--- TRY IT ---
The line containing "crea una compañía" marks the end: write out exactly every line from the first line of the data below through that line, and only those.

*** Block opens ***

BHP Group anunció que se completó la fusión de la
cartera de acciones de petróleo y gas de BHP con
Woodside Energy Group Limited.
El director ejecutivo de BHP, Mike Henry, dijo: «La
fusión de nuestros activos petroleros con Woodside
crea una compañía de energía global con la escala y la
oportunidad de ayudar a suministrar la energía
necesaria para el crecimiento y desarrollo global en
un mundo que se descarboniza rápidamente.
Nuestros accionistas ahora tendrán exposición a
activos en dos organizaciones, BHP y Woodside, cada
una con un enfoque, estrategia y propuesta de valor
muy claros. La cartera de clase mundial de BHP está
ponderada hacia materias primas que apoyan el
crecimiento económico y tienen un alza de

*** Block closes ***

--- ANSWER BOX ---
BHP Group anunció que se completó la fusión de la
cartera de acciones de petróleo y gas de BHP con
Woodside Energy Group Limited.
El director ejecutivo de BHP, Mike Henry, dijo: «La
fusión de nuestros activos petroleros con Woodside
crea una compañía de energía global con la escala y la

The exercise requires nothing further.